### Data to use
- - - - -

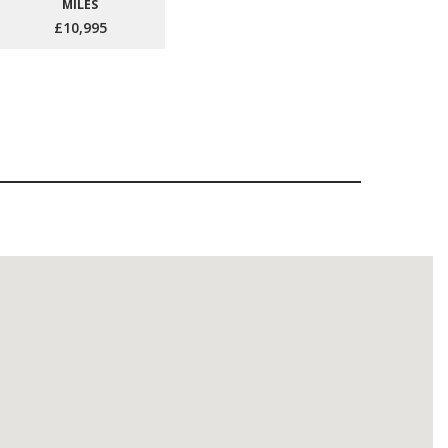
MILES
£10,995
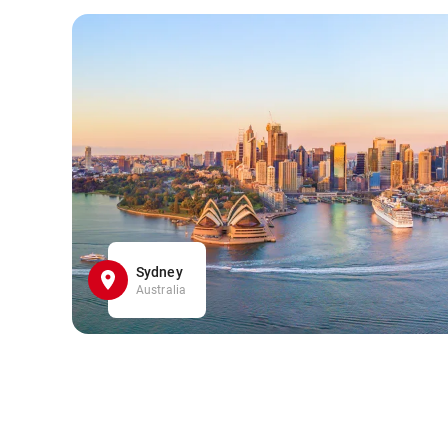
Sydney
Australia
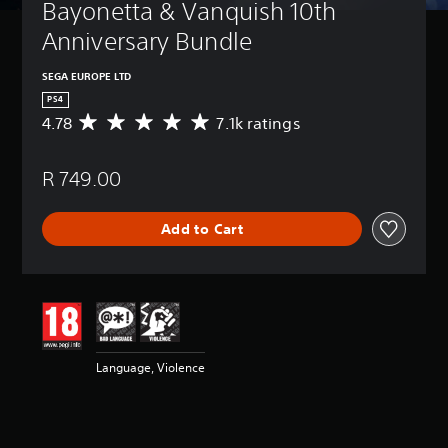
Bayonetta & Vanquish 10th 
Anniversary Bundle
SEGA EUROPE LTD
PS4
4.78
7.1k ratings
A
v
e
R 749.00
r
a
g
Add to Cart
e
r
a
t
i
n
g
4
Language, Violence
.
7
8
s
t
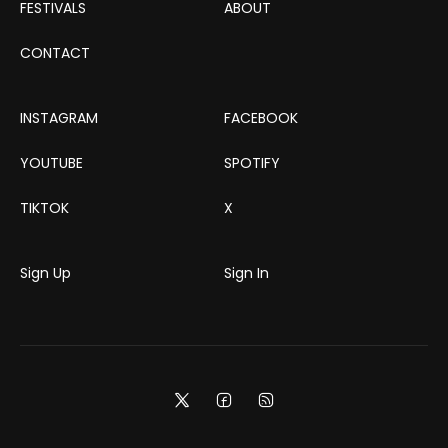
FESTIVALS
ABOUT
CONTACT
INSTAGRAM
FACEBOOK
YOUTUBE
SPOTIFY
TIKTOK
X
Sign Up
Sign In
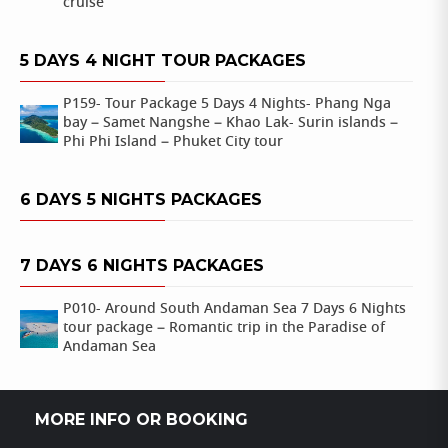
cruise
5 DAYS 4 NIGHT TOUR PACKAGES
P159- Tour Package 5 Days 4 Nights- Phang Nga
bay – Samet Nangshe – Khao Lak- Surin islands –
Phi Phi Island – Phuket City tour
6 DAYS 5 NIGHTS PACKAGES
7 DAYS 6 NIGHTS PACKAGES
P010- Around South Andaman Sea 7 Days 6 Nights
tour package – Romantic trip in the Paradise of
Andaman Sea
MORE INFO OR BOOKING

- - - - -

### What is being asked
Leave out the pictures and output everything else in the records exactly.

### Written response
MILES
£10,995
Sydney
Australia
Bayonetta & Vanquish 10th 
Anniversary Bundle
SEGA EUROPE LTD
PS4
4.78
7.1k ratings
A
v
e
R 749.00
r
a
g
Add to Cart
e
r
a
t
i
n
g
4
Language, Violence
.
7
8
s
t
FESTIVALS
ABOUT
CONTACT
INSTAGRAM
FACEBOOK
YOUTUBE
SPOTIFY
TIKTOK
X
Sign Up
Sign In
cruise
5 DAYS 4 NIGHT TOUR PACKAGES
P159- Tour Package 5 Days 4 Nights- Phang Nga
bay – Samet Nangshe – Khao Lak- Surin islands –
Phi Phi Island – Phuket City tour
6 DAYS 5 NIGHTS PACKAGES
7 DAYS 6 NIGHTS PACKAGES
P010- Around South Andaman Sea 7 Days 6 Nights
tour package – Romantic trip in the Paradise of
Andaman Sea
MORE INFO OR BOOKING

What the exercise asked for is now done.